Если в понедельник я не выскажу тебе все, о чем я так долго думал - меня разорвет на части маятник больших старинных часов.
Я действительно не хочу делать больно. Проще до крови закусить губы и все проглотить, чем сделать больно, но, кажется, слезы у меня уже закончились. Они закончились сегодня, когда я узнал - ты действительно не способен отличить мою игру от меня самого.
Маленькие секреты имеют обыкновение делаться большими жуткими тайнами.
Не хочу никого больше рядом с тобой. И не потому, что я ревнив - не знаю ревности. Я просто не хочу больше терпеть того, что они делают с тобой. Не хочу видеть печали в озерах твоих глаз, не хочу, чтобы ты знал, что такое слабость и нерешительность.
Сейчас я для тебя скучен. Я не умею играть так, как умеют это делать они - актеры твоего маленького театра, где каждая роль написана и выучена заранее. Какая жалость, что зрительный зал пуст.

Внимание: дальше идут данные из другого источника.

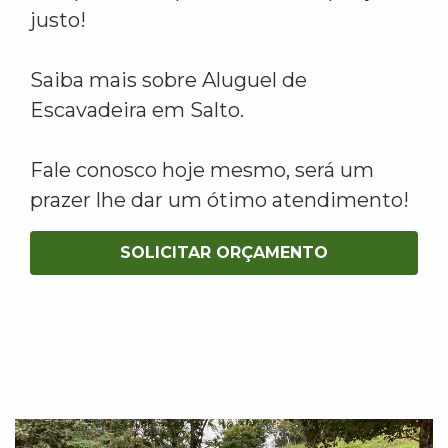
justo!
Saiba mais sobre Aluguel de
Escavadeira em Salto.
Fale conosco hoje mesmo, será um
prazer lhe dar um ótimo atendimento!
SOLICITAR ORÇAMENTO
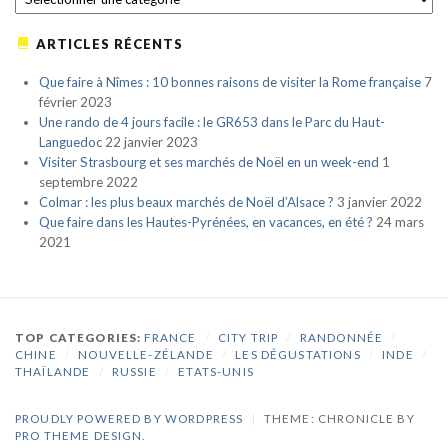
ARTICLES RÉCENTS
Que faire à Nîmes : 10 bonnes raisons de visiter la Rome française
7
février 2023
Une rando de 4 jours facile : le GR653 dans le Parc du Haut-
Languedoc
22 janvier 2023
Visiter Strasbourg et ses marchés de Noël en un week-end
1
septembre 2022
Colmar : les plus beaux marchés de Noël d’Alsace ?
3 janvier 2022
Que faire dans les Hautes-Pyrénées, en vacances, en été ?
24 mars
2021
TOP CATEGORIES:
FRANCE
/
CITY TRIP
/
RANDONNÉE
/
CHINE
/
NOUVELLE-ZÉLANDE
/
LES DÉGUSTATIONS
/
INDE
/
THAÏLANDE
/
RUSSIE
/
ETATS-UNIS
PROUDLY POWERED BY WORDPRESS
|
THEME: CHRONICLE BY
PRO THEME DESIGN
.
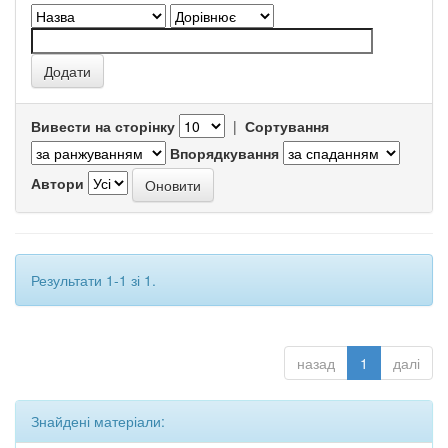
Вивести на сторінку
|
Сортування
Впорядкування
Автори
Результати 1-1 зі 1.
назад
1
далі
Знайдені матеріали:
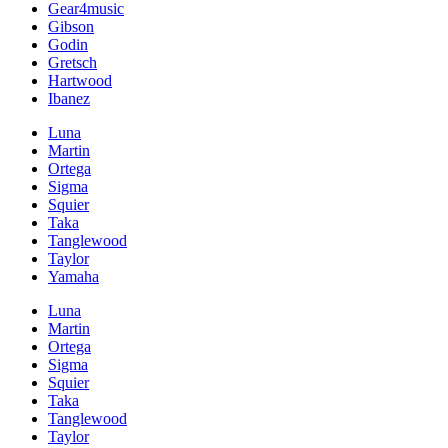
Gear4music
Gibson
Godin
Gretsch
Hartwood
Ibanez
Luna
Martin
Ortega
Sigma
Squier
Taka
Tanglewood
Taylor
Yamaha
Luna
Martin
Ortega
Sigma
Squier
Taka
Tanglewood
Taylor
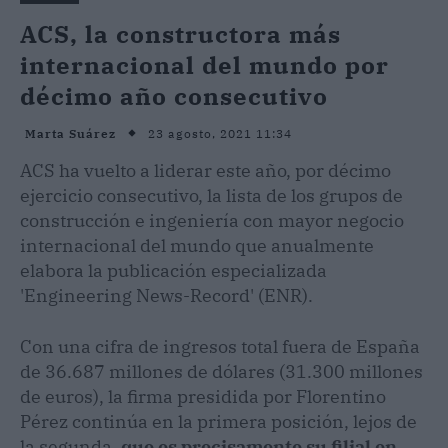
ACS, la constructora más
internacional del mundo por
décimo año consecutivo
23 agosto, 2021 11:34
Marta Suárez
ACS ha vuelto a liderar este año, por décimo
ejercicio consecutivo, la lista de los grupos de
construcción e ingeniería con mayor negocio
internacional del mundo que anualmente
elabora la publicación especializada
'Engineering News-Record' (ENR).
Con una cifra de ingresos total fuera de España
de 36.687 millones de dólares (31.300 millones
de euros), la firma presidida por Florentino
Pérez continúa en la primera posición, lejos de
la segunda,
que es precisamente su filial en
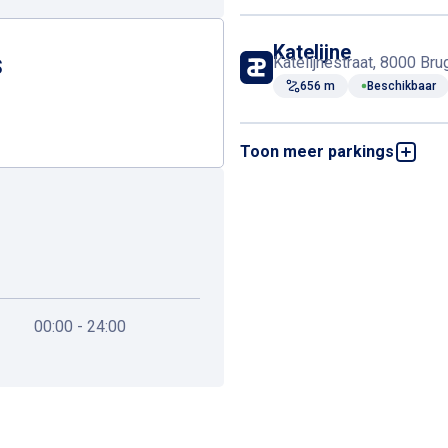
Katelijne
Katelijnestraat, 8000 Bru
S
656 m
Beschikbaar
Toon meer parkings
Oesterparking
Koning Albert I-laan, 800
784 m
Beschikbaar
Zilverpand
Zilverstraat 32, 8000 Bru
1,2 km
Beschikbaar
00:00 - 24:00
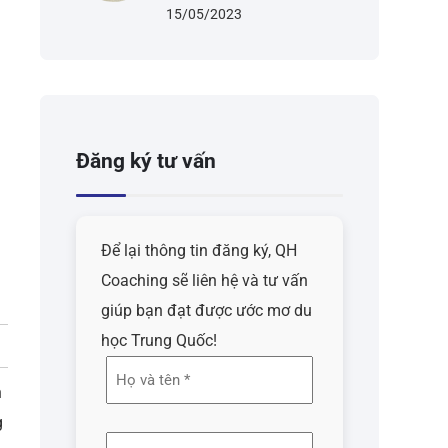
15/05/2023
Đăng ký tư vấn
Để lại thông tin đăng ký, QH
Coaching sẽ liên hệ và tư vấn
giúp bạn đạt được ước mơ du
học Trung Quốc!
Họ
n
và
g
tên
Địa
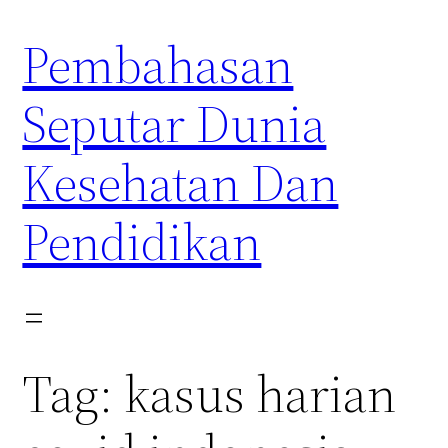
Skip
Pembahasan
to
content
Seputar Dunia
Kesehatan Dan
Pendidikan
Tag:
kasus harian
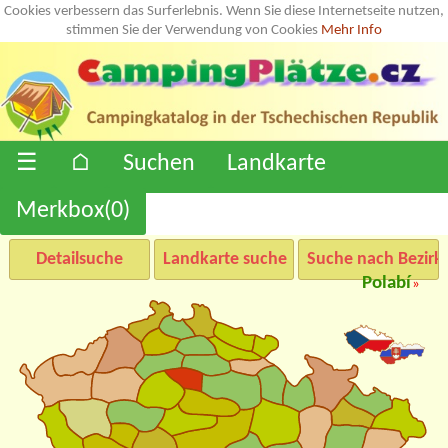
Cookies verbessern das Surferlebnis. Wenn Sie diese Internetseite nutzen,
stimmen Sie der Verwendung von Cookies
Mehr Info
☰
⌂
Suchen
Landkarte
Merkbox(
0
)
Detailsuche
Landkarte suche
Suche nach Bezirk
Polabí
»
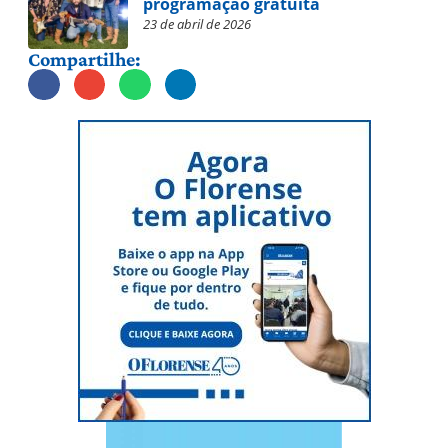
programação gratuita
23 de abril de 2026
Compartilhe:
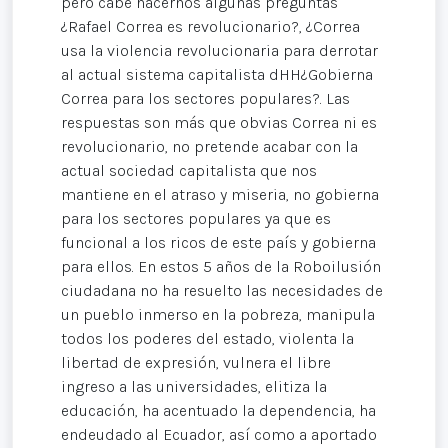
pero cabe hacernos algunas preguntas
¿Rafael Correa es revolucionario?, ¿Correa
usa la violencia revolucionaria para derrotar
al actual sistema capitalista dHH¿Gobierna
Correa para los sectores populares?. Las
respuestas son más que obvias Correa ni es
revolucionario, no pretende acabar con la
actual sociedad capitalista que nos
mantiene en el atraso y miseria, no gobierna
para los sectores populares ya que es
funcional a los ricos de este país y gobierna
para ellos. En estos 5 años de la Roboilusión
ciudadana no ha resuelto las necesidades de
un pueblo inmerso en la pobreza, manipula
todos los poderes del estado, violenta la
libertad de expresión, vulnera el libre
ingreso a las universidades, elitiza la
educación, ha acentuado la dependencia, ha
endeudado al Ecuador, así como a aportado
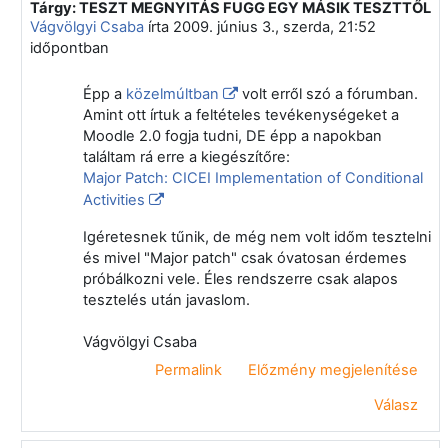
Tárgy: TESZT MEGNYITÁS FUGG EGY MÁSIK TESZTTŐL
Válasz erre: Törölt felhasználó
Vágvölgyi Csaba
írta
2009. június 3., szerda, 21:52
időpontban
Épp a
közelmúltban
volt erről szó a fórumban.
Amint ott írtuk a feltételes tevékenységeket a
Moodle 2.0 fogja tudni, DE épp a napokban
találtam rá erre a kiegészítőre:
Major Patch:
CICEI Implementation of Conditional
Activities
Igéretesnek tűnik, de még nem volt időm tesztelni
és mivel "Major patch" csak óvatosan érdemes
próbálkozni vele. Éles rendszerre csak alapos
tesztelés után javaslom.
Vágvölgyi Csaba
Permalink
Előzmény megjelenítése
Válasz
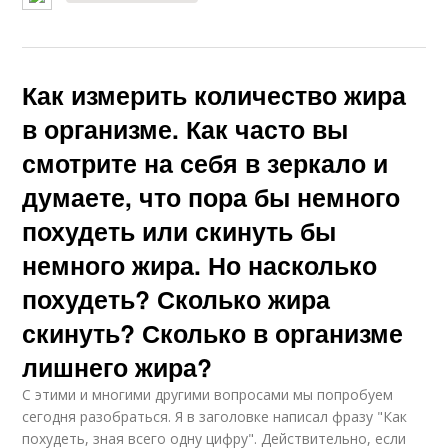
Как измерить количество жира
в организме. Как часто вы
смотрите на себя в зеркало и
думаете, что пора бы немного
похудеть или скинуть бы
немного жира. Но насколько
похудеть? Сколько жира
скинуть? Сколько в организме
лишнего жира?
С этими и многими другими вопросами мы попробуем
сегодня разобраться. Я в заголовке написал фразу "Как
похудеть, зная всего одну цифру". Действительно, если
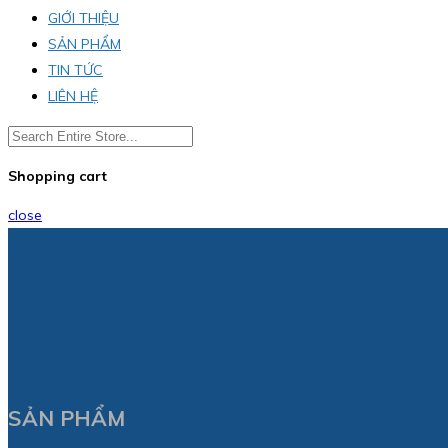
GIỚI THIỆU
SẢN PHẨM
TIN TỨC
LIÊN HỆ
Shopping cart
close
SẢN PHẨM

Роль моя была вдохновенна, но в какое-то ледяное мгновение сцена вдруг опустела. Не осталось никого, кроме тебя и меня. Свет сплошным потоком окатывает тебя. Пряди смоляных волос, глаза твои, полумесяцы бровей, змеящиеся губы, острый подбородок, плечи, которые я так люблю целовать в темноте, холодные руки, силуэт твой - я могу обнять ладонями, и еще останется.
И разве плохо то, что я не хочу делить тебя с недостойными? С однообразными? С лжецами и потаенными предателями? С теми, чье самомнение надежным щитом прикрывает дохленькое создание с замашками пиявки? Прости, не могу и не желаю. Смотри мне в глаза. Я - та часть тебя, которую ты отринул.